____ Records for the task
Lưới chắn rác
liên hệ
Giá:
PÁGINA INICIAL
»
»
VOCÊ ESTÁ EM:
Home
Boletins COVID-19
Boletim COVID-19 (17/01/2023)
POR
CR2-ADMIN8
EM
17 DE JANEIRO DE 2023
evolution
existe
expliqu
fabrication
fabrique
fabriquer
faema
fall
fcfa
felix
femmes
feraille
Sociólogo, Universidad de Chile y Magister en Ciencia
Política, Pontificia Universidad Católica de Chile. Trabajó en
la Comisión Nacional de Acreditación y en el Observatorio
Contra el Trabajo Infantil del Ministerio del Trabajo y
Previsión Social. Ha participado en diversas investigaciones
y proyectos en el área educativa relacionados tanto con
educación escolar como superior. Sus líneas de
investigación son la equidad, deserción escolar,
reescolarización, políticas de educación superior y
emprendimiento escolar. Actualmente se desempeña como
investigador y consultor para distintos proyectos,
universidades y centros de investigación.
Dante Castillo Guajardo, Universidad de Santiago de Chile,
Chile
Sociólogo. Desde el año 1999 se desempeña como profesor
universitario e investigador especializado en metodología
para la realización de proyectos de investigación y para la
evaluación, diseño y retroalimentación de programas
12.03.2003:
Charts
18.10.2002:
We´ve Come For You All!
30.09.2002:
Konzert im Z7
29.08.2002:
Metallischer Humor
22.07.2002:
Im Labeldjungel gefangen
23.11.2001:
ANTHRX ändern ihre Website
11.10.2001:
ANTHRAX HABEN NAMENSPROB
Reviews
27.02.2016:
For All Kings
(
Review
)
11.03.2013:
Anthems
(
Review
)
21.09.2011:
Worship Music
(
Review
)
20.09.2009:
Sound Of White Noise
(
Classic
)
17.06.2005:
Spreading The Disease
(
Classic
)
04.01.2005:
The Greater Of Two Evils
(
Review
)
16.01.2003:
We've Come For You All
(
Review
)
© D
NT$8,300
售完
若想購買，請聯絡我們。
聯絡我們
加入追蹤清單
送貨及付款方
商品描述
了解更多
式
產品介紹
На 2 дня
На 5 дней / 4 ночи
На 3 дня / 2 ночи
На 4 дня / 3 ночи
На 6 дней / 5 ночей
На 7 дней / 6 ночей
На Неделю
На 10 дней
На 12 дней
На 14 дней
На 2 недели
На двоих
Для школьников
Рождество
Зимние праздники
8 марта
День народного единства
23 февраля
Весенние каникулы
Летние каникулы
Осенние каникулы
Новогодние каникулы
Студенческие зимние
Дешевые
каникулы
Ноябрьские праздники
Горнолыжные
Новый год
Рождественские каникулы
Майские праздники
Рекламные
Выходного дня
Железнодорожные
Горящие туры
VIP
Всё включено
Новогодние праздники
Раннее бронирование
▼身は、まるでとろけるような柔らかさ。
________
From the line that contains "Горящие туры" through the last line of the records above, copy every line exactly and leave out the rest.

Горящие туры
VIP
Всё включено
Новогодние праздники
Раннее бронирование
▼身は、まるでとろけるような柔らかさ。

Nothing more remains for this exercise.